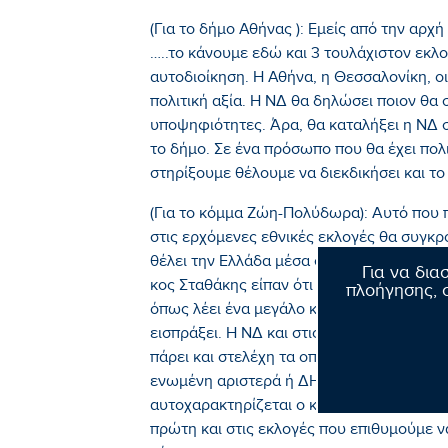
(Για το δήμο Αθήνας ): Εμείς από την αρχ
…..το κάνουμε εδώ και 3 τουλάχιστον εκλ
αυτοδιοίκηση. Η Αθήνα, η Θεσσαλονίκη, οι
πολιτική αξία. Η ΝΔ θα δηλώσει ποιον θα
υποψηφιότητες. Άρα, θα καταλήξει η ΝΔ σ
το δήμο. Σε ένα πρόσωπο που θα έχει πολι
στηρίξουμε θέλουμε να διεκδικήσει και το
(Για το κόμμα Ζώη-Πολύδωρα): Αυτό που πι
στις ερχόμενες εθνικές εκλογές θα συγκρ
θέλει την Ελλάδα μέσα στην Ευρώπη, μέσ
Για να δια
κος Σταθάκης είπαν ότι το ευρώ είναι το 
πλοήγησης, σ
όπως λέει ένα μεγάλο κομμάτι του ΣΥΡΙΖΑ
εισπράξει. Η ΝΔ και στις ευρωεκλογές κα
πάρει και στελέχη τα οποία μπορεί να ψή
ενωμένη αριστερά ή ΔΗΜΑΡ ή ΠΑΣΟΚ. Άρα,
αυτοχαρακτηρίζεται ο κάθε σχηματισμός, μ
πρώτη και στις εκλογές που επιθυμούμε να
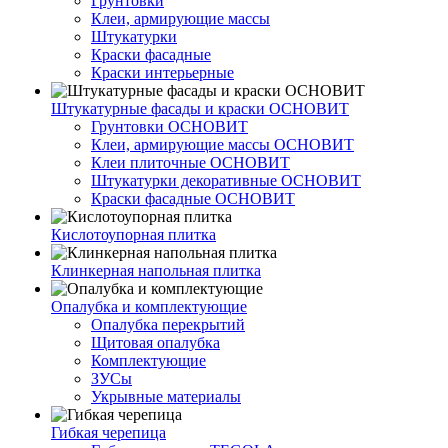
Грунтовки
Клеи, армирующие массы
Штукатурки
Краски фасадные
Краски интерьерные
Штукатурные фасады и краски ОСНОВИТ
Грунтовки ОСНОВИТ
Клеи, армирующие массы ОСНОВИТ
Клеи плиточные ОСНОВИТ
Штукатурки декоративные ОСНОВИТ
Краски фасадные ОСНОВИТ
Кислотоупорная плитка
Клинкерная напольная плитка
Опалубка и комплектующие
Опалубка перекрытий
Щитовая опалубка
Комплектующие
ЗУСы
Укрывные материалы
Гибкая черепица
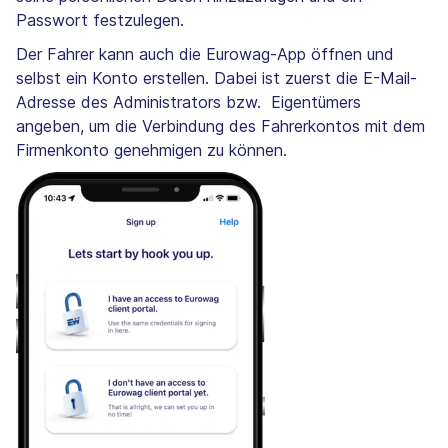
Passwort festzulegen.
Der Fahrer kann auch die Eurowag-App öffnen und
selbst ein Konto erstellen. Dabei ist zuerst die E-Mail-
Adresse des Administrators bzw. Eigentümers
angeben, um die Verbindung des Fahrerkontos mit dem
Firmenkonto genehmigen zu können.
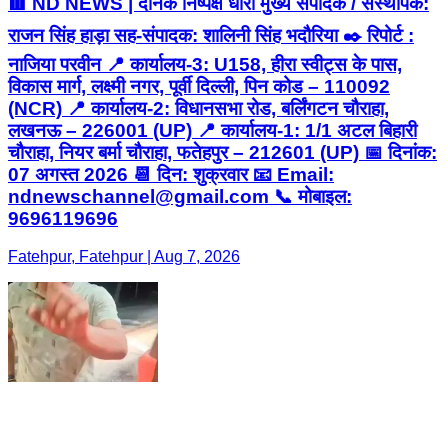
🟥 ND NEWS | दैनिक निष्पक्ष धारा मुख्य संपादक / संस्थापक:
राजन सिंह हाड़ा सह-संपादक: शालिनी सिंह भदौरिया ✒️ रिपोर्ट :
नाजिया परवीन 📍 कार्यालय-3: U158, हीरा स्वीट्स के पास,
विकास मार्ग, लक्ष्मी नगर, पूर्वी दिल्ली, पिन कोड – 110092
(NCR) 📍 कार्यालय-2: विधानसभा रोड, बर्लिंगटन चौराहा,
लखनऊ – 226001 (UP) 📍 कार्यालय-1: 1/1 अटल बिहारी
चौराहा, नियर बर्मा चौराहा, फतेहपुर – 212601 (UP) 📅 दिनांक:
07 अगस्त 2026 📆 दिन: शुक्रवार 📧 Email:
ndnewschannel@gmail.com 📞 मोबाइल:
9696119696
Fatehpur, Fatehpur | Aug 7, 2026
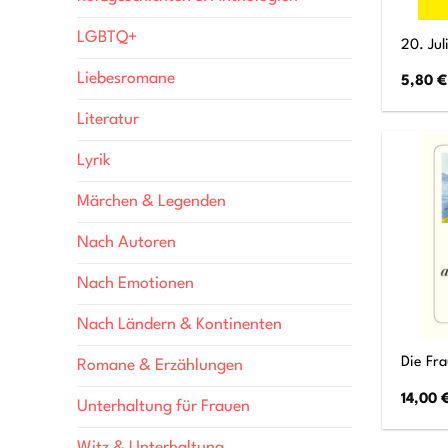
LGBTQ+
20. Jul
Liebesromane
5,80
€
Literatur
Lyrik
Märchen & Legenden
Nach Autoren
Nach Emotionen
Nach Ländern & Kontinenten
Die Fra
Romane & Erzählungen
14,00
Unterhaltung für Frauen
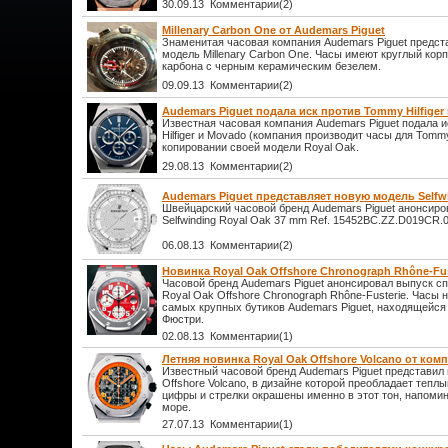
30.09.13 Комментарии(2)
Millenary Carbon One от Audemars Piguet
Знаменитая часовая компания Audemars Piguet предст
модель Millenary Carbon One. Часы имеют круглый кор
карбона с черным керамическим безелем.
09.09.13 Комментарии(2)
Audemars Piguet подала иск против Tommy Hilfiger
Известная часовая компания Audemars Piguet подала 
Hilfiger и Movado (компания производит часы для Tommy 
копировании своей модели Royal Oak.
29.08.13 Комментарии(2)
Audemars Piguet представляет новую модель Selfw
Швейцарский часовой бренд Audemars Piguet анонсиро
Selfwinding Royal Oak 37 mm Ref. 15452BC.ZZ.D019CR.0
06.08.13 Комментарии(2)
Новинка Royal Oak Offshore Chronograph Rhône-Fus
Часовой бренд Audemars Piguet анонсировал выпуск с
Royal Oak Offshore Chronograph Rhône-Fusterie. Часы н
самых крупных бутиков Audemars Piguet, находящейся
Фюстри.
02.08.13 Комментарии(1)
Летняя новинка Royal Oak Offshore Volcano от ком
Известный часовой бренд Audemars Piguet представил
Offshore Volcano, в дизайне которой преобладает тепл
цифры и стрелки окрашены именно в этот тон, напомин
море.
27.07.13 Комментарии(1)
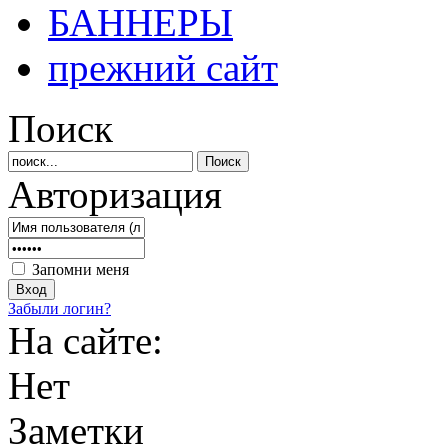
БАННЕРЫ
прежний сайт
Поиск
Авторизация
Запомни меня
Забыли логин?
На сайте:
Нет
Заметки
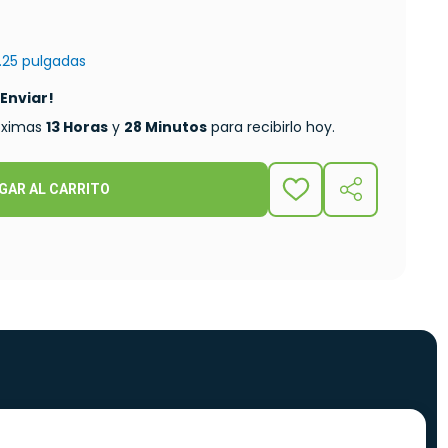
9.25 pulgadas
 Enviar!
róximas
13 Horas
y
28 Minutos
para recibirlo hoy.
GAR AL CARRITO
ADD
COMPARTIR
TO
WISH
LIST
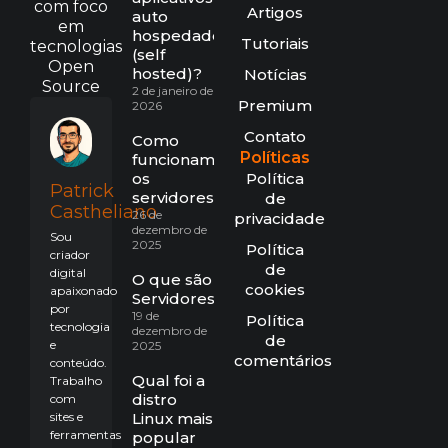
com foco
Artigos
auto
em
hospedados
Tutoriais
tecnologias
(self
Open
hosted)?
Notícias
Source
2 de janeiro de
Premium
2026
Contato
Como
Políticas
funcionam
os
Política
Patrick
servidores?
de
Castheliano
26 de
privacidade
dezembro de
Sou
2025
Política
criador
de
digital
O que são
cookies
apaixonado
Servidores?
por
19 de
Política
tecnologia
dezembro de
de
e
2025
comentários
conteúdo.
Qual foi a
Trabalho
distro
com
sites e
Linux mais
ferramentas
popular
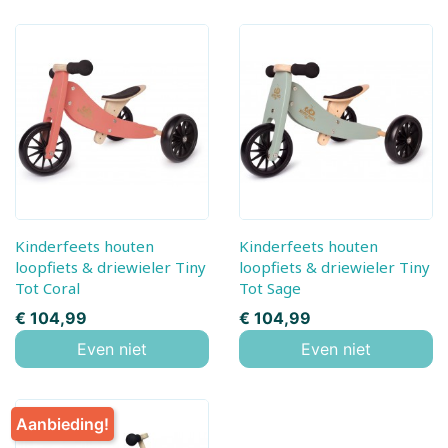
Kinderfeets houten
Kinderfeets houten
loopfiets & driewieler Tiny
loopfiets & driewieler Tiny
Tot Coral
Tot Sage
Prijs
Prijs
€ 104,99
€ 104,99
Even niet
Even niet
Aanbieding!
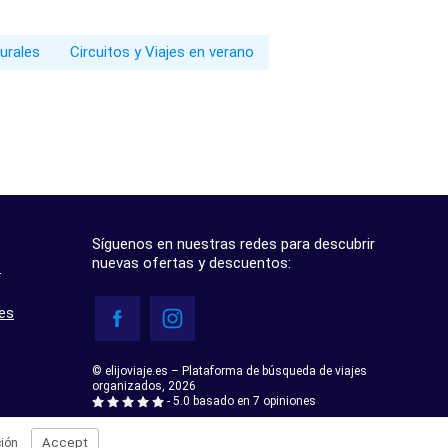
turales
Circuitos y Viajes en verano
Síguenos en nuestras redes para descubrir
nuevas ofertas y descuentos:
?
res
© elijoviaje.es – Plataforma de búsqueda de viajes
organizados, 2026
- 5.0 basado en 7 opiniones
Accept
ión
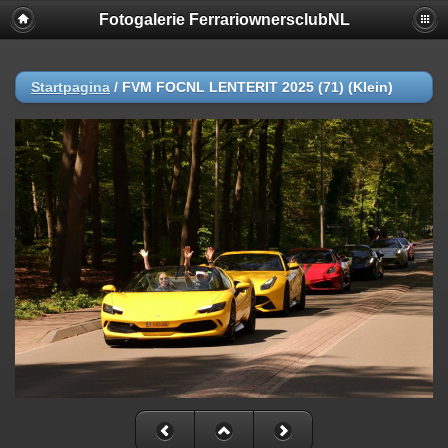
Fotogalerie FerrariownersclubNL
Startpagina
/
FVM FOCNL LENTERIT 2025 (71) (Klein)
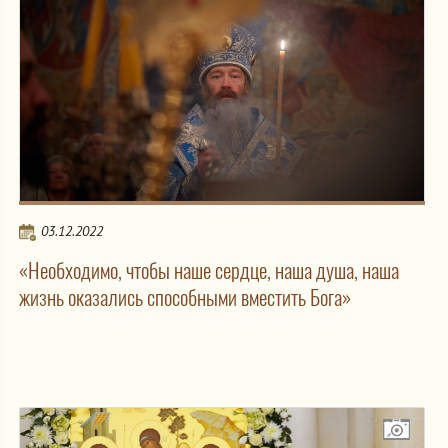
03.12.2022
«Необходимо, чтобы наше сердце, наша душа, наша
жизнь оказались способными вместить Бога»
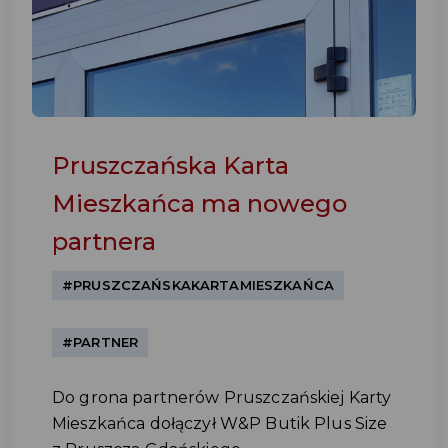
Pruszczańska Karta
Mieszkańca ma nowego
partnera
#PRUSZCZAŃSKAKARTAMIESZKAŃCA
#PARTNER
Do grona partnerów Pruszczańskiej Karty
Mieszkańca dołączył W&P Butik Plus Size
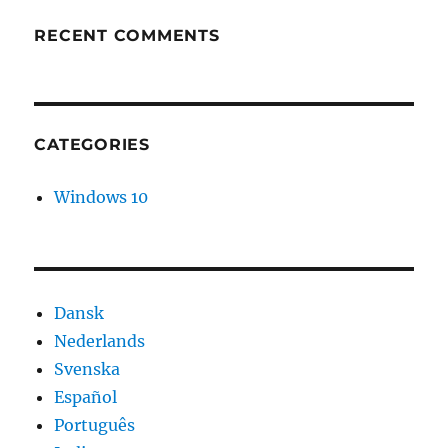
RECENT COMMENTS
CATEGORIES
Windows 10
Dansk
Nederlands
Svenska
Español
Português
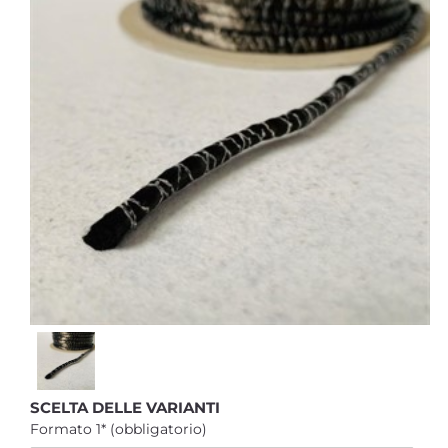
SCELTA DELLE VARIANTI
Formato 1* (obbligatorio)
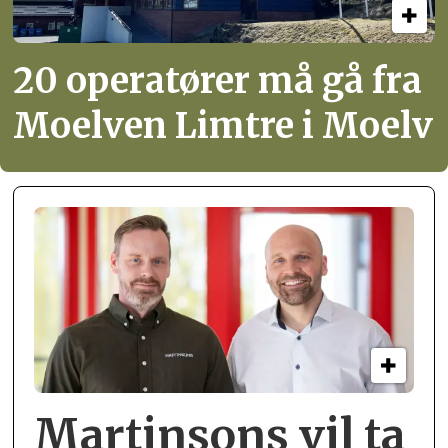
20 operatører må gå fra
Moelven Limtre i Moelv
Martinsons vil ta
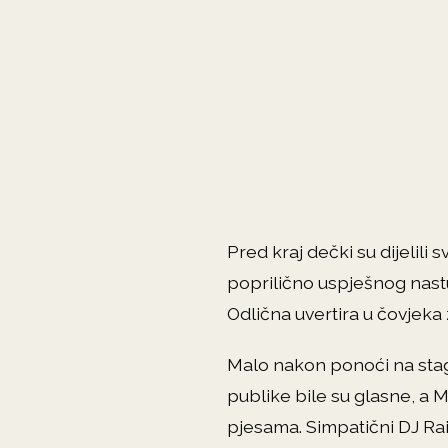
Pred kraj dečki su dijelili
poprilično uspješnog nastu
Odlična uvertira u čovjeka 
Malo nakon ponoći na stag
publike bile su glasne, a
pjesama. Simpatični DJ Raid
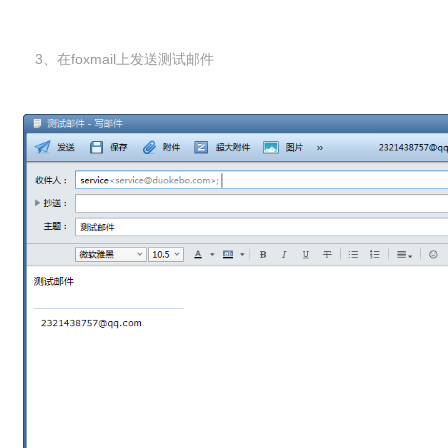
3、在foxmail上发送测试邮件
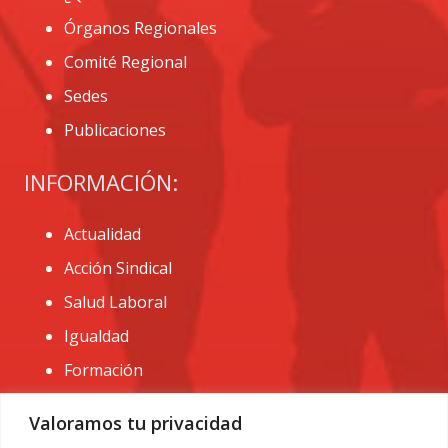
Órganos Regionales
Comité Regional
Sedes
Publicaciones
INFORMACIÓN:
Actualidad
Acción Sindical
Salud Laboral
Igualdad
Formación
CONTACTO:
Valoramos tu privacidad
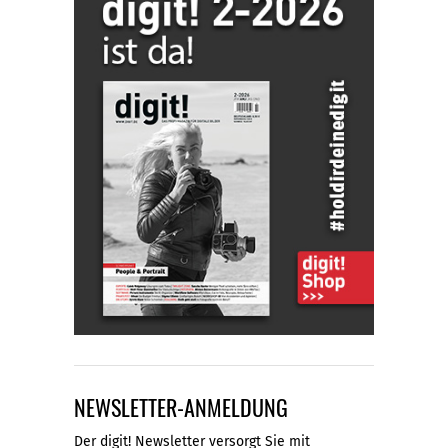
NEWSLETTER-ANMELDUNG
Der digit! Newsletter versorgt Sie mit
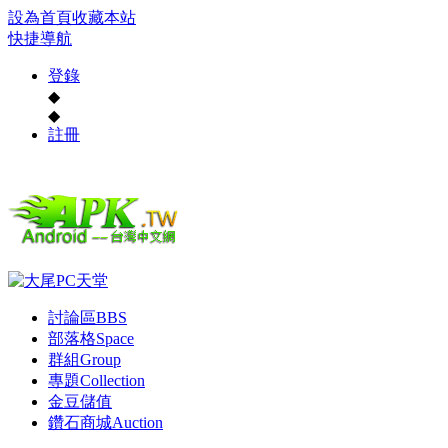
設為首頁
收藏本站
快捷導航
登錄
◆
◆
註冊
討論區
BBS
部落格
Space
群組
Group
專題
Collection
金豆儲值
鑽石商城
Auction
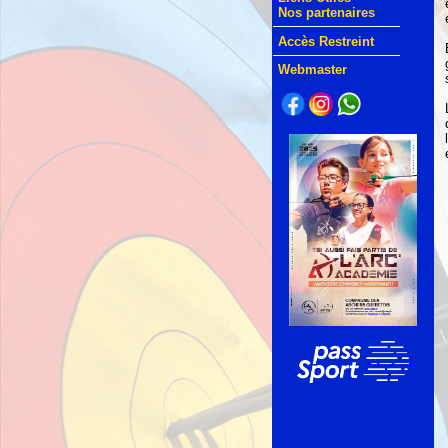
Nos partenaires
Accès Restreint
Webmaster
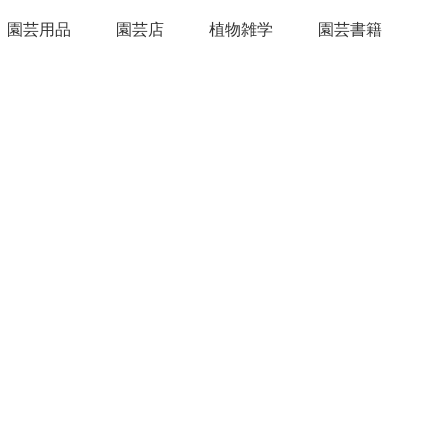
園芸用品
園芸店
植物雑学
園芸書籍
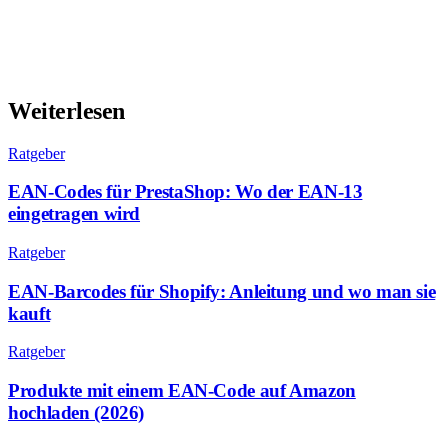
Weiterlesen
Ratgeber
EAN-Codes für PrestaShop: Wo der EAN-13
eingetragen wird
Ratgeber
EAN-Barcodes für Shopify: Anleitung und wo man sie
kauft
Ratgeber
Produkte mit einem EAN-Code auf Amazon
hochladen (2026)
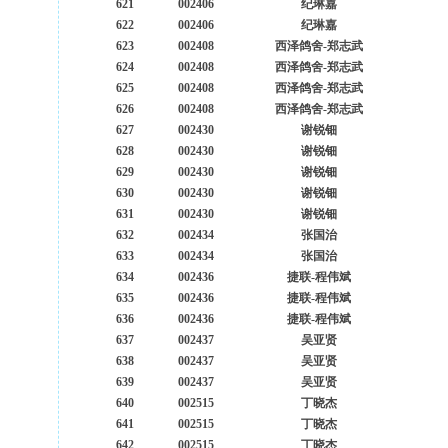
621
002406
纪琳嘉
622
002406
纪琳嘉
623
002408
西泽鸽舍-郑志武
624
002408
西泽鸽舍-郑志武
625
002408
西泽鸽舍-郑志武
626
002408
西泽鸽舍-郑志武
627
002430
谢锐钿
628
002430
谢锐钿
629
002430
谢锐钿
630
002430
谢锐钿
631
002430
谢锐钿
632
002434
张国治
633
002434
张国治
634
002436
捷联-程伟斌
635
002436
捷联-程伟斌
636
002436
捷联-程伟斌
637
002437
吴亚贤
638
002437
吴亚贤
639
002437
吴亚贤
640
002515
丁晓杰
641
002515
丁晓杰
642
002515
丁晓杰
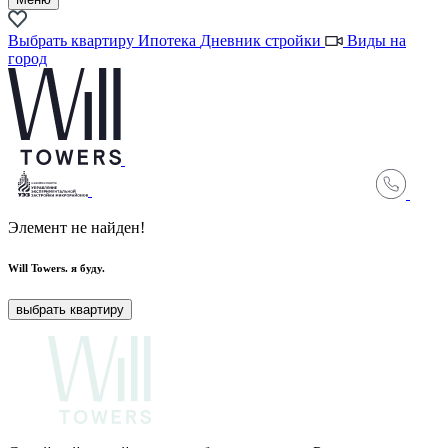
Выбрать квартиру
Ипотека
Дневник стройки
Виды на
город
Элемент не найден!
Will Towers.
я буду.
выбрать квартиру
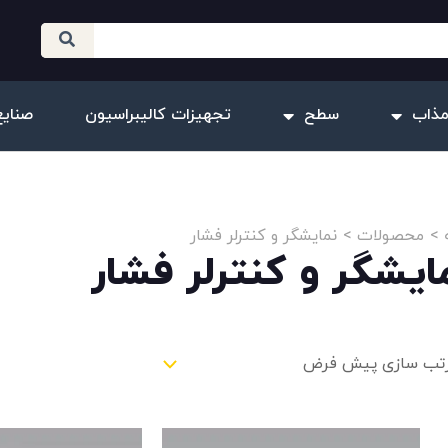
مذاب
سطح
تجهیزات کالیبراسیون
صنایع
محصولات
نمایشگر و کنترلر فشار
ایشگر و کنترلر فشار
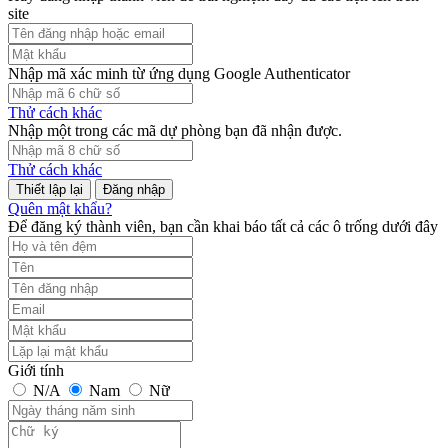
site
Nhập mã xác minh từ ứng dụng Google Authenticator
Thử cách khác
Nhập một trong các mã dự phòng bạn đã nhận được.
Thử cách khác
Đăng nhập
Quên mật khẩu?
Để đăng ký thành viên, bạn cần khai báo tất cả các ô trống dưới đây
Giới tính
N/A
Nam
Nữ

Your task: Output exactly the lines from the first line of the records through the line containing "NEWS | दैनिक". Leave out every picture.

Output of the task:
(Για το δήμο Αθήνας ): Εμείς από την αρχ
…..το κάνουμε εδώ και 3 τουλάχιστον εκλ
αυτοδιοίκηση. Η Αθήνα, η Θεσσαλονίκη, οι
πολιτική αξία. Η ΝΔ θα δηλώσει ποιον θα
υποψηφιότητες. Άρα, θα καταλήξει η ΝΔ σ
το δήμο. Σε ένα πρόσωπο που θα έχει πολι
στηρίξουμε θέλουμε να διεκδικήσει και το
(Για το κόμμα Ζώη-Πολύδωρα): Αυτό που πι
στις ερχόμενες εθνικές εκλογές θα συγκρ
θέλει την Ελλάδα μέσα στην Ευρώπη, μέσ
Για να δια
κος Σταθάκης είπαν ότι το ευρώ είναι το 
πλοήγησης, σ
όπως λέει ένα μεγάλο κομμάτι του ΣΥΡΙΖΑ
εισπράξει. Η ΝΔ και στις ευρωεκλογές κα
πάρει και στελέχη τα οποία μπορεί να ψή
ενωμένη αριστερά ή ΔΗΜΑΡ ή ΠΑΣΟΚ. Άρα,
αυτοχαρακτηρίζεται ο κάθε σχηματισμός, μ
πρώτη και στις εκλογές που επιθυμούμε να
Грунтовки
Клеи, армирующие массы
Штукатурки
Краски фасадные
Краски интерьерные
Штукатурные фасады и краски ОСНОВИТ
Грунтовки ОСНОВИТ
Клеи, армирующие массы ОСНОВИТ
Клеи плиточные ОСНОВИТ
Штукатурки декоративные ОСНОВИТ
Краски фасадные ОСНОВИТ
Кислотоупорная плитка
Клинкерная напольная плитка
Опалубка и комплектующие
Опалубка перекрытий
Щитовая опалубка
Комплектующие
ЗУСы
Укрывные материалы
Гибкая черепица
Passwort festzulegen.
Der Fahrer kann auch die Eurowag-App öffnen und
selbst ein Konto erstellen. Dabei ist zuerst die E-Mail-
Adresse des Administrators bzw. Eigentümers
angeben, um die Verbindung des Fahrerkontos mit dem
Firmenkonto genehmigen zu können.
🟥 ND NEWS | दैनिक निष्पक्ष धारा मुख्य संपादक / संस्थापक:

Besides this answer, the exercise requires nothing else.